**Task goal**
Your reply should consist solely of the lines from the start of the material below through the line containing "die im Rahmen rechtsgeschäftlicher bzw.", reproduced exactly.

**Records shown**
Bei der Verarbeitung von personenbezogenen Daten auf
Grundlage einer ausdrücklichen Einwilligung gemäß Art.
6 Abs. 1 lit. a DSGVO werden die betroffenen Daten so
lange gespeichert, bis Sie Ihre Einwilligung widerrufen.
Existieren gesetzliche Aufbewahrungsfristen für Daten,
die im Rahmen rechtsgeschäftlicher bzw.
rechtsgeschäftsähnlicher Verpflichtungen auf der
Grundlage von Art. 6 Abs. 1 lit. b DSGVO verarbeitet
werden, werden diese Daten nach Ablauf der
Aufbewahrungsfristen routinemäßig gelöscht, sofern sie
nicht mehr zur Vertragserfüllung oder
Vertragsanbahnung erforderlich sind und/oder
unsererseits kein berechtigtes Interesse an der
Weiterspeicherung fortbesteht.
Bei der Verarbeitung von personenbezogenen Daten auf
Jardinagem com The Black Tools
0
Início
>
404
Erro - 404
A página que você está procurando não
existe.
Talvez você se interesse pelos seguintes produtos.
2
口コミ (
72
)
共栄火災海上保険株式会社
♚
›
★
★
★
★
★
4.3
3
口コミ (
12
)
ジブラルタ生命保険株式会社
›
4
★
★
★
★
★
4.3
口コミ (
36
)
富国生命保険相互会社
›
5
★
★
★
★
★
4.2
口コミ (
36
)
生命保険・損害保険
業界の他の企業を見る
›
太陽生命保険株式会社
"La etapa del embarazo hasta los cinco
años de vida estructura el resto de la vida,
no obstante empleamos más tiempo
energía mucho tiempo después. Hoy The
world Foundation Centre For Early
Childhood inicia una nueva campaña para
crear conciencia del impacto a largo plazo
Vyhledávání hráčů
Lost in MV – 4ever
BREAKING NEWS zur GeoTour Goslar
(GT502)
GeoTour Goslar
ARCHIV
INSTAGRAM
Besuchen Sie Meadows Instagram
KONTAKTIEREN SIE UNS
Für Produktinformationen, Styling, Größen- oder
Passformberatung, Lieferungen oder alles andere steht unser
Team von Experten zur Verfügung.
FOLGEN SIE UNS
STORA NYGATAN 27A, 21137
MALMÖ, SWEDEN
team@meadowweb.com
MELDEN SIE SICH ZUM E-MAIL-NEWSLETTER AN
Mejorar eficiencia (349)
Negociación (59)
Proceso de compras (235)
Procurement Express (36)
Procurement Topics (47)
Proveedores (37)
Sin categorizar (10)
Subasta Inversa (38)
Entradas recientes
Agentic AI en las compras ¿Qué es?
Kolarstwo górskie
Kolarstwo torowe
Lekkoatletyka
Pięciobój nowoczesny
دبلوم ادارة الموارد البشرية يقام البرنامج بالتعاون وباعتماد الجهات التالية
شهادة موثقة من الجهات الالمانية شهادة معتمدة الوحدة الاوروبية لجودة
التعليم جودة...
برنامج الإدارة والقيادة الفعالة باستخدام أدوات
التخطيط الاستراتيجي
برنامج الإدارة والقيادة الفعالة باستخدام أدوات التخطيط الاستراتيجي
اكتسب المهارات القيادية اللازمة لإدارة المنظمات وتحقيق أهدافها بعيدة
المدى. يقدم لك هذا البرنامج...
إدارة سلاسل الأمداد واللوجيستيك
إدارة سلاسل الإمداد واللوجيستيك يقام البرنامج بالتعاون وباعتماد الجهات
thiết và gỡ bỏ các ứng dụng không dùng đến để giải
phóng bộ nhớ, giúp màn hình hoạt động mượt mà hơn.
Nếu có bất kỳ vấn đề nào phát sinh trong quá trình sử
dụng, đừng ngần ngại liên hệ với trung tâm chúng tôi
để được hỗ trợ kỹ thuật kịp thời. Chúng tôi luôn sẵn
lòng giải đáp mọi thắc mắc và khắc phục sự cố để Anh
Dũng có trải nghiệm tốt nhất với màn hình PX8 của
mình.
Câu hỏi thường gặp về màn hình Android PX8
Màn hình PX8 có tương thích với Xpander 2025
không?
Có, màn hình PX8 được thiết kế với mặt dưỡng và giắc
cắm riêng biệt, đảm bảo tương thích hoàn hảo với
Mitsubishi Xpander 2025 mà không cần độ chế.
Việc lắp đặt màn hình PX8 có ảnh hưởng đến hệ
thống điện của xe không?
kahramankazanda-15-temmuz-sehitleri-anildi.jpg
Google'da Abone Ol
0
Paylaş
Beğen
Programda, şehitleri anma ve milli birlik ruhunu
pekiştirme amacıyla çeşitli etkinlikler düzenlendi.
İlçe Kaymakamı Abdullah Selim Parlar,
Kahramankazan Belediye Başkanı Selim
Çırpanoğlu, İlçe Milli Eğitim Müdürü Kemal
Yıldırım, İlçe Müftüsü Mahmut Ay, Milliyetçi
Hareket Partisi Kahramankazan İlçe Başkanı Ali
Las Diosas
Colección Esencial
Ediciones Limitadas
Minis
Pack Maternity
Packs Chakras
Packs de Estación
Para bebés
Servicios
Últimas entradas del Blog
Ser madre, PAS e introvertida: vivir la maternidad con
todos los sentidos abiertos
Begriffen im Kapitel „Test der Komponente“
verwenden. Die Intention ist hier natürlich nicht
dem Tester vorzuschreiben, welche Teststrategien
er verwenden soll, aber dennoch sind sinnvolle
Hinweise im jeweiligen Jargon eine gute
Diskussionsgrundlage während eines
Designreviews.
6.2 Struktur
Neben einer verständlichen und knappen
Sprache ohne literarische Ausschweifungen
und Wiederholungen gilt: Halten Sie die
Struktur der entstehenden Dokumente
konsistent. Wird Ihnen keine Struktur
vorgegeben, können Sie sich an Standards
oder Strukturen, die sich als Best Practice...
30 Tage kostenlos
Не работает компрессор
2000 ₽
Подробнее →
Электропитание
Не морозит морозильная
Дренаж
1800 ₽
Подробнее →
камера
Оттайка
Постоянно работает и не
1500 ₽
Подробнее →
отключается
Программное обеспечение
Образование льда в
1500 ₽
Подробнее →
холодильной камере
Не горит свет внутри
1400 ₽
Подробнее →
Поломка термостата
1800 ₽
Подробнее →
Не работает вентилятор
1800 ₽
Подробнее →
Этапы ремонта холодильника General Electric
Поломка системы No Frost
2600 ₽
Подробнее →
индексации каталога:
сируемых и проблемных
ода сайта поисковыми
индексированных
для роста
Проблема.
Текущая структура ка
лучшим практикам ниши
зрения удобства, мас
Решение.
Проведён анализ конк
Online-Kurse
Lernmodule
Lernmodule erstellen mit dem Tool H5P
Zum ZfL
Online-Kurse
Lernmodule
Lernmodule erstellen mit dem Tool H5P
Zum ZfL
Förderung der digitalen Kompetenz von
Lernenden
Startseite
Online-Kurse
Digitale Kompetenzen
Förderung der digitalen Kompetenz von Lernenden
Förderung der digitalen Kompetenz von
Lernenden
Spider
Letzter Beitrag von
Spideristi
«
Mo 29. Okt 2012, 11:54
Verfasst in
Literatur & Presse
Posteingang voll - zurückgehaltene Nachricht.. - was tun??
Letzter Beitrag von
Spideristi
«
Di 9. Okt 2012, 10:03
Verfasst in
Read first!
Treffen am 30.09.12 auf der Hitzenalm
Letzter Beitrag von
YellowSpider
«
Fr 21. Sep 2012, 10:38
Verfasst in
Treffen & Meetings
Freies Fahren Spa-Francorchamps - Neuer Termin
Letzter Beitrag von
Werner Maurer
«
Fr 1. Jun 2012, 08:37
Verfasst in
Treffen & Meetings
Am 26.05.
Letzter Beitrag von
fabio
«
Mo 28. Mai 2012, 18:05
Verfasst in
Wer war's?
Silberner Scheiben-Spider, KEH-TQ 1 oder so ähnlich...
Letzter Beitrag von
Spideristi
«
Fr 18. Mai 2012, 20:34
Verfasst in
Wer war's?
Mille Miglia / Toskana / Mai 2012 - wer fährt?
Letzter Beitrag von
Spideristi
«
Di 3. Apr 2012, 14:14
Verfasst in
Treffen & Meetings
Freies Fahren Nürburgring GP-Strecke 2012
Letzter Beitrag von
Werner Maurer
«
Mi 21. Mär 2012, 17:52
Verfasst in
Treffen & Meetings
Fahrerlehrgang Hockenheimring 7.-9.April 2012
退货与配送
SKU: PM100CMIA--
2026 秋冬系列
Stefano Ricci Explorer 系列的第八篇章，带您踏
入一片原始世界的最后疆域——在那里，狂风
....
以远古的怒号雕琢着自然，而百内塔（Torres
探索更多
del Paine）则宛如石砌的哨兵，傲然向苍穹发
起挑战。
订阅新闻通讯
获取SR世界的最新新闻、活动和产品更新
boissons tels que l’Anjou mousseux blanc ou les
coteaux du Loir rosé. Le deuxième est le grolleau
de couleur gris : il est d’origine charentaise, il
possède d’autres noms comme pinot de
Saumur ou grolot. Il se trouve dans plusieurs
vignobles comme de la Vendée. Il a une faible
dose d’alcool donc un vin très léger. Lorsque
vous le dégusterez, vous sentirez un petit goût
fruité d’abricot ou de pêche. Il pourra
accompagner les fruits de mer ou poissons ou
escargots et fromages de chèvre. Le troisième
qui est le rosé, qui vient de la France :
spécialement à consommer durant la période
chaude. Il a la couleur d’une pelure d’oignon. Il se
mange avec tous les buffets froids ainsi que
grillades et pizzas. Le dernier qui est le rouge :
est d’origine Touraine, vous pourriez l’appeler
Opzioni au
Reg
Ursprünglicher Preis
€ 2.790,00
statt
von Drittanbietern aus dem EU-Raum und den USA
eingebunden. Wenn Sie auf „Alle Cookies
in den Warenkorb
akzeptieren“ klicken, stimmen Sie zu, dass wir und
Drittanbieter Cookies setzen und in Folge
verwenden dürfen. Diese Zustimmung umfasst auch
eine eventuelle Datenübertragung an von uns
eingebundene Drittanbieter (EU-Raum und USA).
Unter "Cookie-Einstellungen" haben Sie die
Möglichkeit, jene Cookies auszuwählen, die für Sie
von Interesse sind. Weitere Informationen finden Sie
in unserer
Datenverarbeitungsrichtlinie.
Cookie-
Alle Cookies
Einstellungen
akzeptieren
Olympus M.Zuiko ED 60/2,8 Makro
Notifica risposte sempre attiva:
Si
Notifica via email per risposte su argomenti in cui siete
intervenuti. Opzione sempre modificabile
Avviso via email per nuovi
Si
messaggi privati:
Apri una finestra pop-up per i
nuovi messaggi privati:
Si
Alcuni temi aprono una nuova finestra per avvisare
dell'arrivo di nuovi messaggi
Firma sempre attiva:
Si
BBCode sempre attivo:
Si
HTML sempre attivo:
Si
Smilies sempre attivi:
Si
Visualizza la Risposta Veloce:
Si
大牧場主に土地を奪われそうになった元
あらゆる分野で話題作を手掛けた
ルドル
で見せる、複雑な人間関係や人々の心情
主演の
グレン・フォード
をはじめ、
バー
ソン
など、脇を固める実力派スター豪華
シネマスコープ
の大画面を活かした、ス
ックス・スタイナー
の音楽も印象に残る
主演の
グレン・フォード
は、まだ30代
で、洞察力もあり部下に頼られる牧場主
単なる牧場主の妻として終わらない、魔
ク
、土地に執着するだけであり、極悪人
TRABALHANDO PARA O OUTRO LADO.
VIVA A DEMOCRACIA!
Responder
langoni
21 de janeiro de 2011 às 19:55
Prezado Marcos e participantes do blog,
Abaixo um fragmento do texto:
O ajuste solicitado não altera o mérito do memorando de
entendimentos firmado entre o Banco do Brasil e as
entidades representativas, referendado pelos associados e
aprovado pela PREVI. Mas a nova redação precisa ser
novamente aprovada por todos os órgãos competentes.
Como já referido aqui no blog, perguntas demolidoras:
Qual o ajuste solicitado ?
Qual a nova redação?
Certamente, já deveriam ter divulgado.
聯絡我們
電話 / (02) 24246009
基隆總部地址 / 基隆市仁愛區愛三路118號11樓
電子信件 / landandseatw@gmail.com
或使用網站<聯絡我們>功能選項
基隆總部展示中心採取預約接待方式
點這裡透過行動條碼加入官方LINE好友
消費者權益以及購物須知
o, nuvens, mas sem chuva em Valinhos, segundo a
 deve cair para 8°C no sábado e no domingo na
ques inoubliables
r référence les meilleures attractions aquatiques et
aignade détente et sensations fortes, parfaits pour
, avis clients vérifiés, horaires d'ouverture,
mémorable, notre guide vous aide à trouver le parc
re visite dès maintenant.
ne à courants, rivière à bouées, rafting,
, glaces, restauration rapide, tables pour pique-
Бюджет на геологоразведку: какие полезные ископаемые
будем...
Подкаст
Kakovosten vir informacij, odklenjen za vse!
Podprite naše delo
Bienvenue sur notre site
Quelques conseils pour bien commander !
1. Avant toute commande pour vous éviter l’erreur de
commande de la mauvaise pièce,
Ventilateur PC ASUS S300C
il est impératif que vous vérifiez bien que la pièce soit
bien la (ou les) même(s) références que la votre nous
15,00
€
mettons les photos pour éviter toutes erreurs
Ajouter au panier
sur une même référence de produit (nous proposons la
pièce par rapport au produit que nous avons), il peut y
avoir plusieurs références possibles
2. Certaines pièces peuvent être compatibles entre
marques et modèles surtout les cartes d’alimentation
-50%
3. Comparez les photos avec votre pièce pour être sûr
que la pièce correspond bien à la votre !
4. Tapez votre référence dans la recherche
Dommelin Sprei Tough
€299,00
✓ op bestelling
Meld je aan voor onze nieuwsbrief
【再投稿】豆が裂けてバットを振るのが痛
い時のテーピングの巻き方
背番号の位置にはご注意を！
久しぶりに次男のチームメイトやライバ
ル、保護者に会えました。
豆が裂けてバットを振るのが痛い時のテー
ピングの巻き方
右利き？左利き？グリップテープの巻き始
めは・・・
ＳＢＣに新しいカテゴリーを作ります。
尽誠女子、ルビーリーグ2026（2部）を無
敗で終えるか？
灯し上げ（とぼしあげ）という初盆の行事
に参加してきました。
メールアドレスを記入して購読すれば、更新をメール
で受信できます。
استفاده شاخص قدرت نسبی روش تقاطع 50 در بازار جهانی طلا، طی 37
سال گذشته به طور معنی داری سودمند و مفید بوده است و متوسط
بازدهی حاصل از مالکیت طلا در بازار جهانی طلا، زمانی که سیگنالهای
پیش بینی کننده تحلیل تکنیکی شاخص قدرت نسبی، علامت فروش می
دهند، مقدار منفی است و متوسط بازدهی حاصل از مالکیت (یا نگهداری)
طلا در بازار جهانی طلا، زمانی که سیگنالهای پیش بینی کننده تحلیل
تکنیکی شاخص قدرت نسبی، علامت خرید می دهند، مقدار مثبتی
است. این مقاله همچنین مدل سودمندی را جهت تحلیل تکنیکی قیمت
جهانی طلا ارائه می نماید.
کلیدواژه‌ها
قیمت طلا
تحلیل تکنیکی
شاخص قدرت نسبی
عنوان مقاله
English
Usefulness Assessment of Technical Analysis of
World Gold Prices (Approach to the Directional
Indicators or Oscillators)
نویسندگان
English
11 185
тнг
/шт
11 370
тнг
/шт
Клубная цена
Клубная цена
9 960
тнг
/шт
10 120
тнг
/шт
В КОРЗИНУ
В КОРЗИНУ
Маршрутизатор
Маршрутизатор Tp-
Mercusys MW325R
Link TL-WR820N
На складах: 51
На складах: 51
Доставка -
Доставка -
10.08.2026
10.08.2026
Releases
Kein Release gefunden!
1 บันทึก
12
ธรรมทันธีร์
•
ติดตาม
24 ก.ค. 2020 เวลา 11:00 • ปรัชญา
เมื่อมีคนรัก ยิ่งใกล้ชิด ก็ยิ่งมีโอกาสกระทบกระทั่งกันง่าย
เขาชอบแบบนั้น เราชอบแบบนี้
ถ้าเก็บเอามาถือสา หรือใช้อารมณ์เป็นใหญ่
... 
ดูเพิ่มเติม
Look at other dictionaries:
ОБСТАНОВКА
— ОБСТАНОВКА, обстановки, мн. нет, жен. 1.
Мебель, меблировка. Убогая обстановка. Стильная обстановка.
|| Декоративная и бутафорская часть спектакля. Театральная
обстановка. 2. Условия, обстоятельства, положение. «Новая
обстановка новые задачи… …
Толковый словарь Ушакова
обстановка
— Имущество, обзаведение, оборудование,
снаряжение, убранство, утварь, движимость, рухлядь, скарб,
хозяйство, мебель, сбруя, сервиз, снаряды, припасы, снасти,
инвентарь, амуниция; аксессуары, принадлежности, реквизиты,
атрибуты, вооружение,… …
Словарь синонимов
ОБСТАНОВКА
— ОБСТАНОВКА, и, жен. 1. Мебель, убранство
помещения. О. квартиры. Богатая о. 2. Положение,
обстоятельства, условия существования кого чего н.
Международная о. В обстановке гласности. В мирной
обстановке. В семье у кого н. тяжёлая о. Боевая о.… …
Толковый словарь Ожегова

**Finished task**
Bei der Verarbeitung von personenbezogenen Daten auf
Grundlage einer ausdrücklichen Einwilligung gemäß Art.
6 Abs. 1 lit. a DSGVO werden die betroffenen Daten so
lange gespeichert, bis Sie Ihre Einwilligung widerrufen.
Existieren gesetzliche Aufbewahrungsfristen für Daten,
die im Rahmen rechtsgeschäftlicher bzw.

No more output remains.